• _TASK STATEMENT_: If a line in the listing below has the string "will", copy it out.

• _RECORDS FOR PROCESSING_:
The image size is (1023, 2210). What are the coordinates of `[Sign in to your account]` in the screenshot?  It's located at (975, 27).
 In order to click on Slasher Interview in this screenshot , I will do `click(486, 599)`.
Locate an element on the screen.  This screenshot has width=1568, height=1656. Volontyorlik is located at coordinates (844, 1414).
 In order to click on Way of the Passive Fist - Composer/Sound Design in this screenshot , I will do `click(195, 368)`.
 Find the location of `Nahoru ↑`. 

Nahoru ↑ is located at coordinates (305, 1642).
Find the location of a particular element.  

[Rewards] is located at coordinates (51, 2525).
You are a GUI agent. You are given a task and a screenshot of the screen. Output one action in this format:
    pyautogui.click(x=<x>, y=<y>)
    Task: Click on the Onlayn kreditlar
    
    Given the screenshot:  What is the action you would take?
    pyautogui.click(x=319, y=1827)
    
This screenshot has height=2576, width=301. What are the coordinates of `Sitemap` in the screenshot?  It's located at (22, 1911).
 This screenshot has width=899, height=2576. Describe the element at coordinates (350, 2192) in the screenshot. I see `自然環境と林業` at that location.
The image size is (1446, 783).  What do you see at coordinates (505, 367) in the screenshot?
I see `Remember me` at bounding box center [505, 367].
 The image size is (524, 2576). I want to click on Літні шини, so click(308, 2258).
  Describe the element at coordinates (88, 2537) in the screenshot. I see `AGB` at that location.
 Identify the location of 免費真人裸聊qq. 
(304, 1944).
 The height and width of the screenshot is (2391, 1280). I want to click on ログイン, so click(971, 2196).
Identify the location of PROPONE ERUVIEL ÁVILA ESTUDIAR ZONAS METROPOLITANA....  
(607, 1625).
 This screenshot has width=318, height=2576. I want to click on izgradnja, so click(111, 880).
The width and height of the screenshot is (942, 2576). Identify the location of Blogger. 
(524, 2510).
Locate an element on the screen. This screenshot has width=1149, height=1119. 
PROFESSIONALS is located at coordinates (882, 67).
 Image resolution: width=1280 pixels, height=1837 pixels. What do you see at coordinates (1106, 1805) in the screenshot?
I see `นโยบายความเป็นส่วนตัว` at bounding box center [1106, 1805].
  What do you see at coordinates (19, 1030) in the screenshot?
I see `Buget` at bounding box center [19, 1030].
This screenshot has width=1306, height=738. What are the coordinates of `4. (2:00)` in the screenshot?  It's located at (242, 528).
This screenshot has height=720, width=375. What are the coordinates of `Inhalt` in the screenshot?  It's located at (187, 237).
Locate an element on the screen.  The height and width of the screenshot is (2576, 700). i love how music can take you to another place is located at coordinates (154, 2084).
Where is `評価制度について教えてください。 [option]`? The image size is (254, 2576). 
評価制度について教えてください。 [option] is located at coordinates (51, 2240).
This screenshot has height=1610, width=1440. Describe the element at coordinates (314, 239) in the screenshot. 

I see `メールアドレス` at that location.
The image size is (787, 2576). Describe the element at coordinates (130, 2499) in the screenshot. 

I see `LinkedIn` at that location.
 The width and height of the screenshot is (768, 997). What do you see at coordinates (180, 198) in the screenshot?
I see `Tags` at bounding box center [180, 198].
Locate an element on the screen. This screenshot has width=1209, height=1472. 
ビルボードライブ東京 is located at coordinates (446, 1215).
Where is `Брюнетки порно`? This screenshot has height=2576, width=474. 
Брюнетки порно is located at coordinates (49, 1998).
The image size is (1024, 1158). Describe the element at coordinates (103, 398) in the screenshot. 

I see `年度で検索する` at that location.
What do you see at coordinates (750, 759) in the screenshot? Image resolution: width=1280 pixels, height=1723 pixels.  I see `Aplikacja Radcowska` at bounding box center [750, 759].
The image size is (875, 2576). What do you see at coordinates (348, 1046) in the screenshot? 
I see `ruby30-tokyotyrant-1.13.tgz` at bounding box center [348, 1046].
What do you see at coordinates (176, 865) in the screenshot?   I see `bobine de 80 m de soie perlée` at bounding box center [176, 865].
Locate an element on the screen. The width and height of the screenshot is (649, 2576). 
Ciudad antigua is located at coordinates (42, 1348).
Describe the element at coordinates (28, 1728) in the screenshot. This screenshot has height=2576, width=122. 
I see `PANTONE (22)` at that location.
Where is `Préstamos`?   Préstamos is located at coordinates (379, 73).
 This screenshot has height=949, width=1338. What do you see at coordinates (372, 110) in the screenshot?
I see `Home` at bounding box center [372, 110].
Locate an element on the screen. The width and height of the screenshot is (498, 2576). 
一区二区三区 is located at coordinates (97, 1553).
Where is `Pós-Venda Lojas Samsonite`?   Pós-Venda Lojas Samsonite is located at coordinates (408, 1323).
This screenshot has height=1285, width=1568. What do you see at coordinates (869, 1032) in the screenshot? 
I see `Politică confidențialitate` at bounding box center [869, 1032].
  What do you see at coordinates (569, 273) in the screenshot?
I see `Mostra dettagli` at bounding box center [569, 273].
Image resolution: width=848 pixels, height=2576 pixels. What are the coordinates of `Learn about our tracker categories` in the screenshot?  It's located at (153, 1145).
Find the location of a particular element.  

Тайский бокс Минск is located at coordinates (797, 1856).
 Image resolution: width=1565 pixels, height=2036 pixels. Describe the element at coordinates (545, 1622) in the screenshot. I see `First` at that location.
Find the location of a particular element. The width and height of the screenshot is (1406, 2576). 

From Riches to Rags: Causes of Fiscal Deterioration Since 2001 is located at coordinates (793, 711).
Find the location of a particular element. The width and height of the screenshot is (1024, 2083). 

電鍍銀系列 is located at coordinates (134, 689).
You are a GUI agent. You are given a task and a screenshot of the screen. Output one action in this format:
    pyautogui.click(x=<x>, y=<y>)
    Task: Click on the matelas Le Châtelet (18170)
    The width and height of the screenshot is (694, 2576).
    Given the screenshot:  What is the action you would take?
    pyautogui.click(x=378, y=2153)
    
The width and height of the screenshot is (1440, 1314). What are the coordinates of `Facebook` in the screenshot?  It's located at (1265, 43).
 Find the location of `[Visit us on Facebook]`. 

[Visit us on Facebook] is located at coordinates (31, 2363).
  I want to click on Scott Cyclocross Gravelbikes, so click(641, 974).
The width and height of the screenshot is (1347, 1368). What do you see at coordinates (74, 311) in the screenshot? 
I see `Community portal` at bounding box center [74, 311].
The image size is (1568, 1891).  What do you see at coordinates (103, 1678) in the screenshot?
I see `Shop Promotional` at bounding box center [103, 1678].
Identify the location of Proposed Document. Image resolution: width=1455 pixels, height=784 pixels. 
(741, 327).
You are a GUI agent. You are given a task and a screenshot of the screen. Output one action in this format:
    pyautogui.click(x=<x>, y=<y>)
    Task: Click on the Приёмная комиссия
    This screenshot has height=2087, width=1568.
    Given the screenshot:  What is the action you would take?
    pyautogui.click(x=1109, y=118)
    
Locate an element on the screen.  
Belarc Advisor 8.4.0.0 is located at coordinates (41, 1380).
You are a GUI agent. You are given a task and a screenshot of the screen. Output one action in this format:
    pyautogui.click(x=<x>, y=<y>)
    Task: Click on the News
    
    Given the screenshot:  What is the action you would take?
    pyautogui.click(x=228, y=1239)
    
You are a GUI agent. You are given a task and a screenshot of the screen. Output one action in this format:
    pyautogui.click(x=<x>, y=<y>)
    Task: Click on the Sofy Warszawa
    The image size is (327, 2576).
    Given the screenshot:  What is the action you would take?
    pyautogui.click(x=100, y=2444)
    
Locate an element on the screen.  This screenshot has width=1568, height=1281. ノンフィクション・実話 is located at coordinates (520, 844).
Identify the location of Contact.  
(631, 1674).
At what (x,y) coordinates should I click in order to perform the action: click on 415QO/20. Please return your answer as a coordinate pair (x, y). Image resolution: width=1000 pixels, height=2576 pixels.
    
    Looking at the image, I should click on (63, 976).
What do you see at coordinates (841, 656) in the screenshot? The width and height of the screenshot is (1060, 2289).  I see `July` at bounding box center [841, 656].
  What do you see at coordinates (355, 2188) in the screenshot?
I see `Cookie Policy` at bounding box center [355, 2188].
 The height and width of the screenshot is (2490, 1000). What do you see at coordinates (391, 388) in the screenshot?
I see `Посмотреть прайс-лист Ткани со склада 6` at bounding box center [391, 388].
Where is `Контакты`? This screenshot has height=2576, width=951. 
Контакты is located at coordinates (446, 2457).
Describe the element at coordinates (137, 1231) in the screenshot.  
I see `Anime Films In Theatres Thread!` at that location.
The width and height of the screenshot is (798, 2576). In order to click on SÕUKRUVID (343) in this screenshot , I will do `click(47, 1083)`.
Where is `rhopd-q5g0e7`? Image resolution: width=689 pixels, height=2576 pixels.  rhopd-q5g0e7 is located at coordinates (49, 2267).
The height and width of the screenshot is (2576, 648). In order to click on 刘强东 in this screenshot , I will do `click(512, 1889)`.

• _FINAL ANSWER_:
 In order to click on Slasher Interview in this screenshot , I will do `click(486, 599)`.
 In order to click on Way of the Passive Fist - Composer/Sound Design in this screenshot , I will do `click(195, 368)`.
The width and height of the screenshot is (798, 2576). In order to click on SÕUKRUVID (343) in this screenshot , I will do `click(47, 1083)`.
The height and width of the screenshot is (2576, 648). In order to click on 刘强东 in this screenshot , I will do `click(512, 1889)`.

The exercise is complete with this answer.